Review

Es gibt wieder Arbeit für einen Kuhjungen. Okay, über den Bandnamen von Job for a Cowboy kann man sagen, was man will, sie heißen nun mal so und das auch schon erstaunlich lange. Mit ihrem ersten Demotape in 2004 und der ersten EP namens „Doom“ im Jahre 2005 waren sie Vorreiter des Deathcore. Im Jahre 2007 folgte das erste Album „Genesis“. Auf der Scheibe war der Deathcore verschwunden und purer technischer Death Metal wurde uns präsentiert. Viele fanden das schade, andere haben sich jetzt erst der Band zugewandt.

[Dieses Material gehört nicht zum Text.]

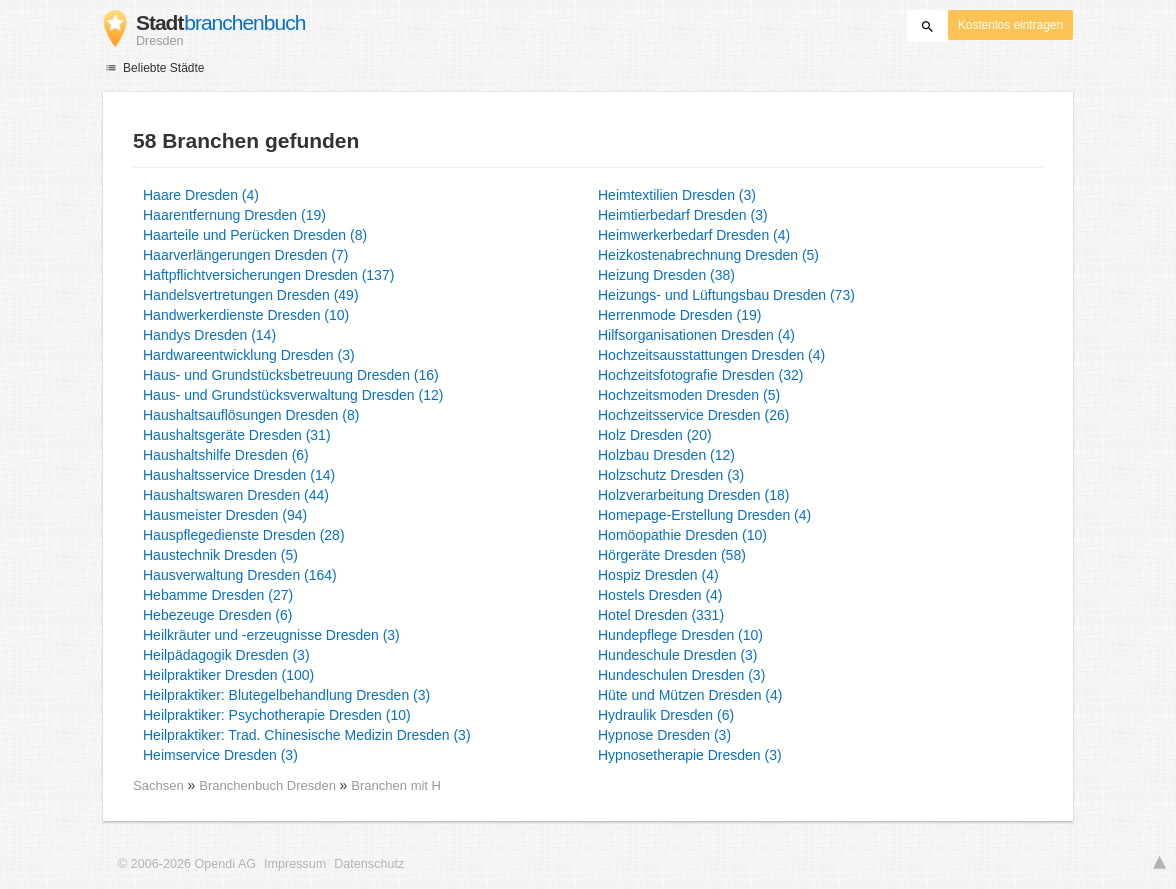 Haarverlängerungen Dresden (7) (245, 255)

Über die Jahre ihrer Bandgeschichte haben sich Jonny und seine Jungs zu einer der wichtigsten und bekanntesten Death Metal Bands der modernen Zeit gemausert und sind aus dem Metal Blade Repertoire nicht mehr wegzudenken.

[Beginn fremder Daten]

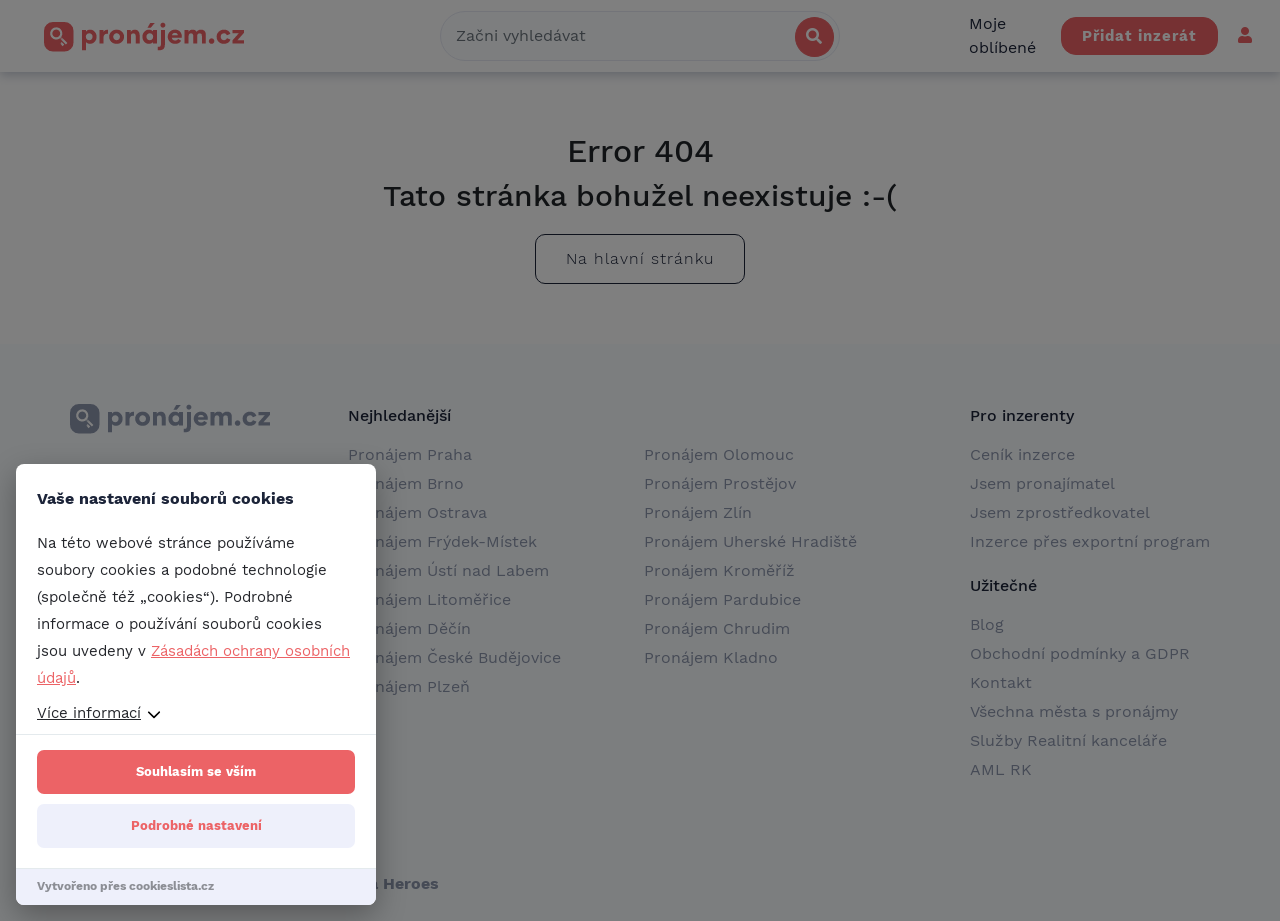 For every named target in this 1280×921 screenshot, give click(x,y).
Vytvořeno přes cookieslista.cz (125, 886)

Nachdem „Demonocracy“ sehr speziell und überladen war an technischer Raffinesse, ist „Sun Eater“ viel ruhiger und atmosphärischer als alles, was Job for a Cowboy jemals veröffentlicht haben. Die Band ist noch erwachsener geworden. Dieser ruhigere Touch kommt eventuell von Neuzugang Danny Walker von Intronaut. Er leistet bei der Band großartige Arbeit am Schlagzeug und kann seinen bekannten Stil und den von Job for a Cowboy sehr gut miteinander verbinden.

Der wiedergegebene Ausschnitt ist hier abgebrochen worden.